Beach volleyball information

Current teammate
| Years | Teammate |
| 2003–present | Casey Jennings |

Medal record
Men's beach volleyball
Representing the United States
World Tour
| Silver medal – second place | 2009 Myslowice | Beach |
| Silver medal – second place | 2010 Klagenfurt | Beach |
| Silver medal – second place | 2011 Québec | Beach |
| Silver medal – second place | 2012 Brasilia | Beach |
| Bronze medal – third place | 2008 VIP | Beach |
| Bronze medal – third place | 2010 Milner | Beach |

= Matt Fuerbringer =

American beach volleyball player

Matthew "Matt" Fuerbringer (born January 29, 1974) is an American former beach volleyball player. Throughout his AVP career, he teamed up with Casey Jennings.

==High school and college==
Fuerbringer was born in Costa Mesa, California. He attended Estancia High School. He received a degree in American Studies at Stanford University.

He spent five years playing professional volleyball in Europe and became fluent in Spanish. At his years at Stanford, Fuerbringer was named four-time All-American, Freshman of the Year, Outstanding Senior Athlete and was a member of the 1997 NCAA National Championship team. Fuerbringer remains as Stanford's leader in kills, and also ranks in the top five in aces and blocks.

==Coaching==

As of April 1, 2013, Fuerbringer is an assistant coach for the U.S. Men's National Volleyball Team.

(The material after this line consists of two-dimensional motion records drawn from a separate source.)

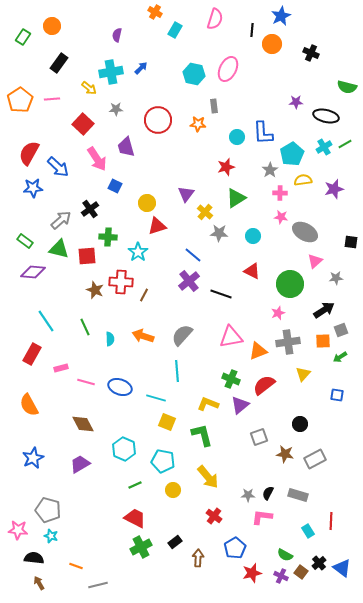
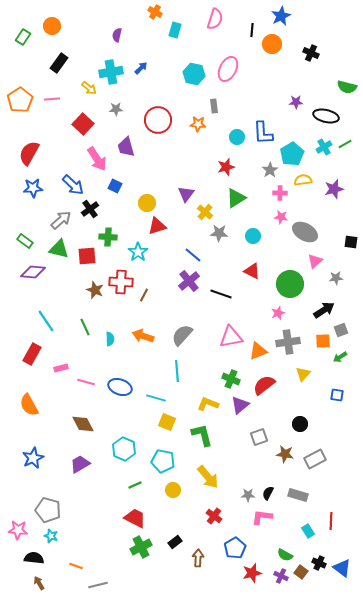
cyan rectangle at (175, 30): rotated 14 degrees counterclockwise
blue arrow at (58, 167): moved 15 px right, 18 px down
black cross at (319, 563): rotated 24 degrees counterclockwise
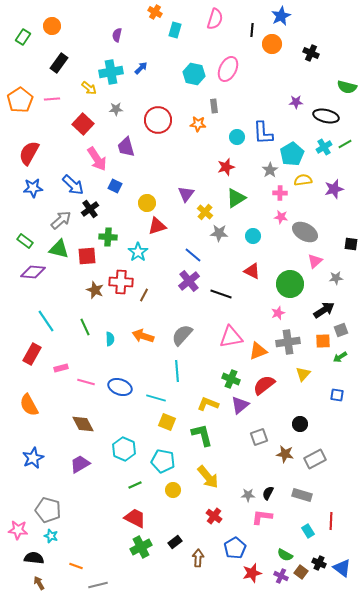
black square at (351, 242): moved 2 px down
gray rectangle at (298, 495): moved 4 px right
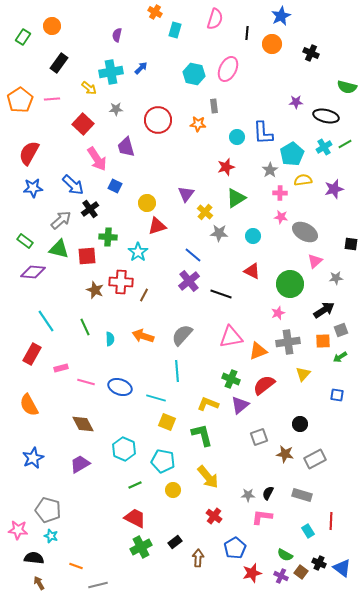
black line at (252, 30): moved 5 px left, 3 px down
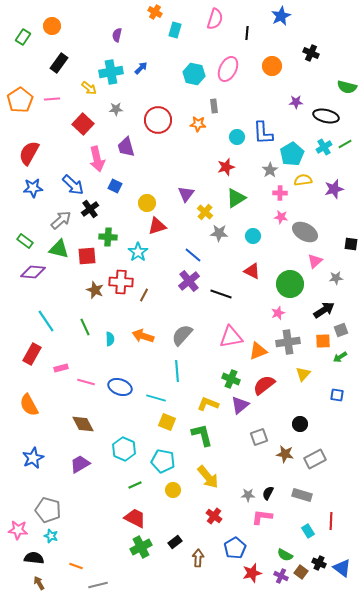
orange circle at (272, 44): moved 22 px down
pink arrow at (97, 159): rotated 20 degrees clockwise
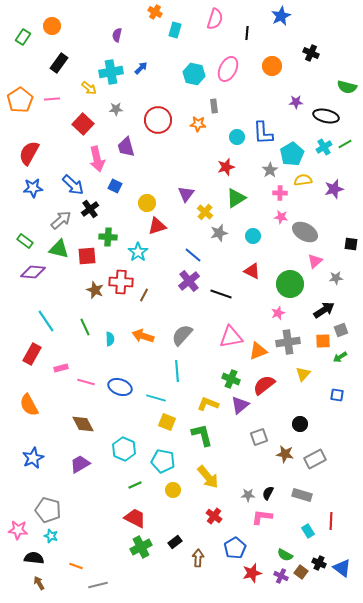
gray star at (219, 233): rotated 18 degrees counterclockwise
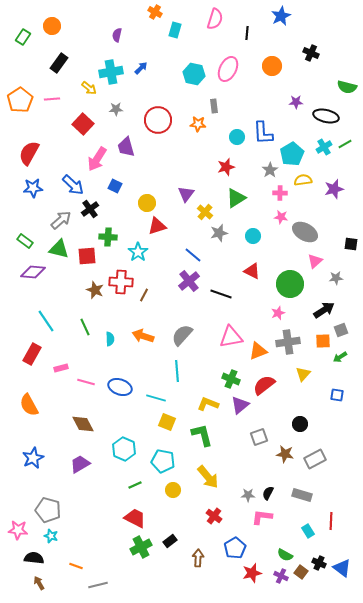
pink arrow at (97, 159): rotated 45 degrees clockwise
black rectangle at (175, 542): moved 5 px left, 1 px up
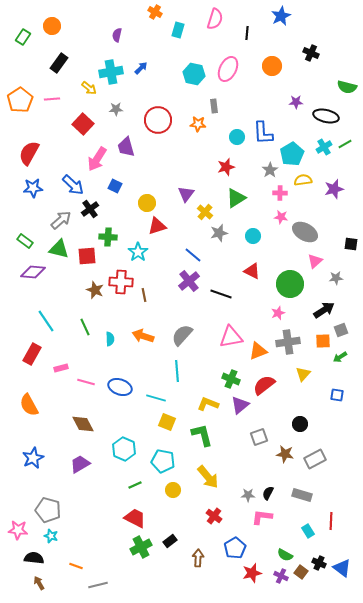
cyan rectangle at (175, 30): moved 3 px right
brown line at (144, 295): rotated 40 degrees counterclockwise
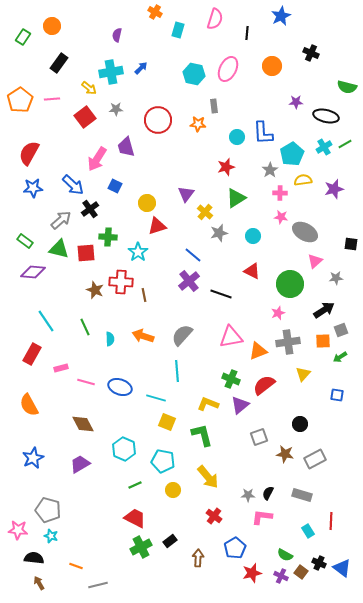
red square at (83, 124): moved 2 px right, 7 px up; rotated 10 degrees clockwise
red square at (87, 256): moved 1 px left, 3 px up
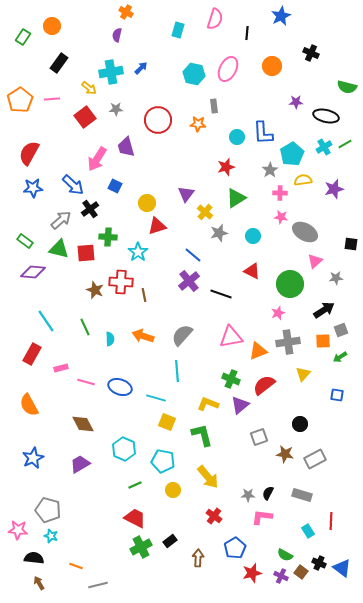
orange cross at (155, 12): moved 29 px left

In 2024, Fuerbringer was selected as the head coach for LOVB Madison.

==Personal life==

Fuerbringer currently lives in Redondo Beach, California with his wife Joy McKienzie, who is a former All-American at Long Beach State and owns the Mizuno Long Beach Volleyball Club. He also owns his own volleyball club called Rockstar. They have a daughter, Charlie, born in 2006, who plays volleyball for Wisconsin, as well as a son, Mateo, born in 2009.